MATERIAL FOR THE TASK:

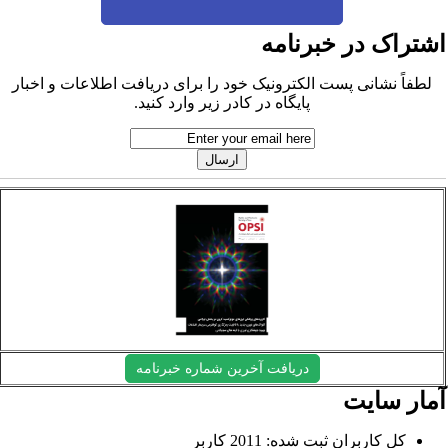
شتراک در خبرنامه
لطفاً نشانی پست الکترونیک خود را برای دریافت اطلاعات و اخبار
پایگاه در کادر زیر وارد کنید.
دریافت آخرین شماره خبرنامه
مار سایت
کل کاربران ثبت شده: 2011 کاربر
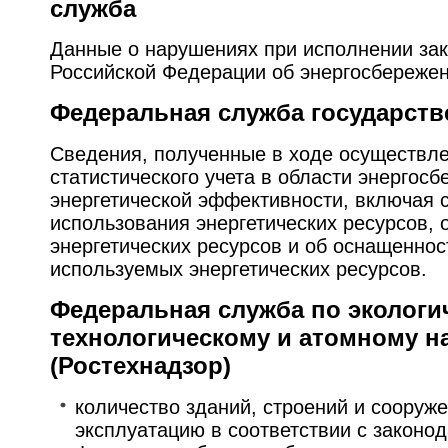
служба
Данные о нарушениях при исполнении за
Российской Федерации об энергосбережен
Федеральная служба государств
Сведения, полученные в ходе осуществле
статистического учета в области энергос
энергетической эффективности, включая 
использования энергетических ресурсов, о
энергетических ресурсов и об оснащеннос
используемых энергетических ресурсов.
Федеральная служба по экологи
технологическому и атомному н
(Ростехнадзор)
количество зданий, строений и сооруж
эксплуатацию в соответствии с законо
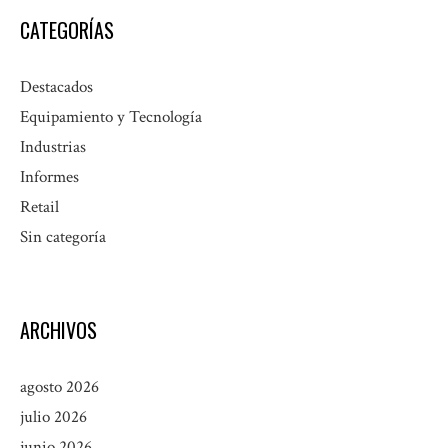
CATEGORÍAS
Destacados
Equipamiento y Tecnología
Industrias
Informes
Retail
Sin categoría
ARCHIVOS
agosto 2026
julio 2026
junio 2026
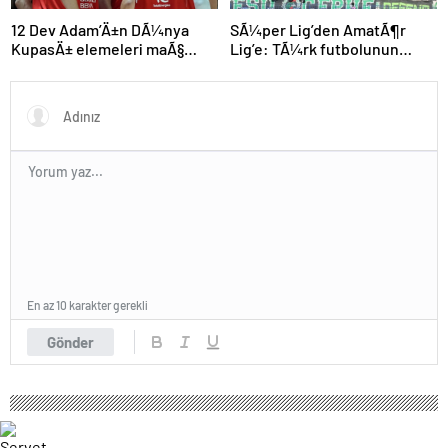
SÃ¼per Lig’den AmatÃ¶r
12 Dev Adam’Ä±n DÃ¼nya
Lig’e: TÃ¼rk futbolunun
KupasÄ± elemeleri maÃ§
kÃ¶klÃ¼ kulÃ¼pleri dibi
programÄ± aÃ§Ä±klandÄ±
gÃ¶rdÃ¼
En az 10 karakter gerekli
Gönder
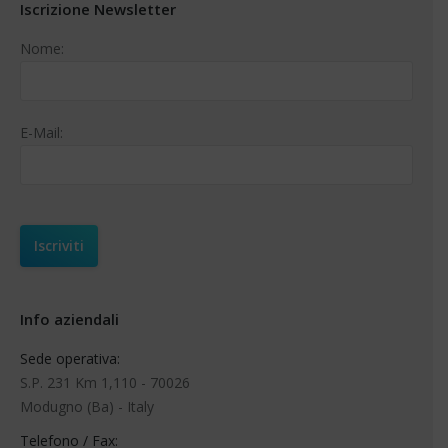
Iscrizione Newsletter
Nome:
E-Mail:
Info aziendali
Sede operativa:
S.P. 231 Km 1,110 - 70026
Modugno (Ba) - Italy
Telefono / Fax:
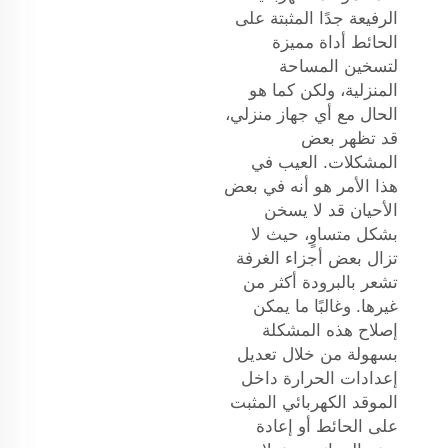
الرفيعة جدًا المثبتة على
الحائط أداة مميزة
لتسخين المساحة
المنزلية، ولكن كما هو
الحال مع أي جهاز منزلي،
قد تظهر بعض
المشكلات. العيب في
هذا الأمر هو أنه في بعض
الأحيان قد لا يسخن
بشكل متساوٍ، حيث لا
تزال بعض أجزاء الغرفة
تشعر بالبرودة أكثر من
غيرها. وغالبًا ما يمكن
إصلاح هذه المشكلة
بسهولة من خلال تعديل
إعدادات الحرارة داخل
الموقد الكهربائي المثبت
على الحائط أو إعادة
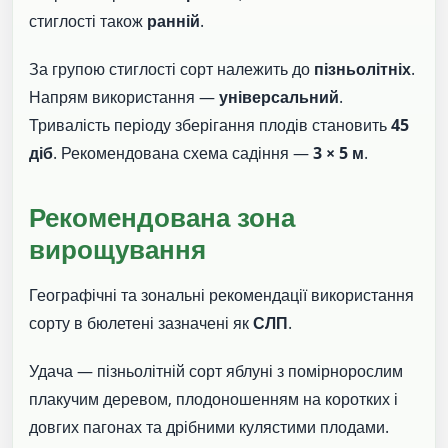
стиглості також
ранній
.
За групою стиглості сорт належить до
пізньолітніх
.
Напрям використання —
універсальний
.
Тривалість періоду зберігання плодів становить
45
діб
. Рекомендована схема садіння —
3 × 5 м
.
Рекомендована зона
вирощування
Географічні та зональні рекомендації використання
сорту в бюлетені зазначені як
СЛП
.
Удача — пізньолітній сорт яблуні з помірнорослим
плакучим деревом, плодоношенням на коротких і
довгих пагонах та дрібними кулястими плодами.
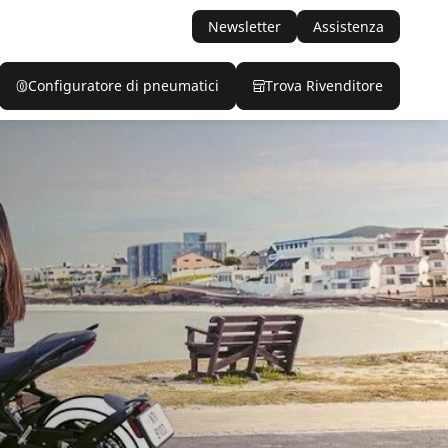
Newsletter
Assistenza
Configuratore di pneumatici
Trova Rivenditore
...
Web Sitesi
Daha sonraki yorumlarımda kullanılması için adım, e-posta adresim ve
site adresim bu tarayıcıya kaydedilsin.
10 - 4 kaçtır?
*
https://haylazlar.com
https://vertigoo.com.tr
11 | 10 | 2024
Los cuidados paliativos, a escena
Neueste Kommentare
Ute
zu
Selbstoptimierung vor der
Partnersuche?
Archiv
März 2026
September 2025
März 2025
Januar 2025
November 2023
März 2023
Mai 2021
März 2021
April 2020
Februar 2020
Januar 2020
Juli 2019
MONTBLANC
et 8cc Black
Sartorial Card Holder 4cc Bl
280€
---
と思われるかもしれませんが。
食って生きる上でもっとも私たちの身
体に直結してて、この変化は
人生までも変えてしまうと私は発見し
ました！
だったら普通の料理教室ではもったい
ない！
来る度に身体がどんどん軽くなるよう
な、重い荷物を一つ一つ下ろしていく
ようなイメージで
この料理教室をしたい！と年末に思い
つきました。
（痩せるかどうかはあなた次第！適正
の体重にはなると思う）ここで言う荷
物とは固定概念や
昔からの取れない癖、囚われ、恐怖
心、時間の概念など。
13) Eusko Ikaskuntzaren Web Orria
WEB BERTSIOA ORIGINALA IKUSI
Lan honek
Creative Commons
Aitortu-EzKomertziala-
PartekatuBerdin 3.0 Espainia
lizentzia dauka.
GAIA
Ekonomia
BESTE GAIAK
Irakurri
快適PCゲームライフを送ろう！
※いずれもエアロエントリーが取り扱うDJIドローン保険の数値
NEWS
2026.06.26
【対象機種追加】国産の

EXERCISE AIM: Copy every line from the material in which the word "März" can be found.

WORKED SOLUTION:
März 2026
März 2025
März 2023
März 2021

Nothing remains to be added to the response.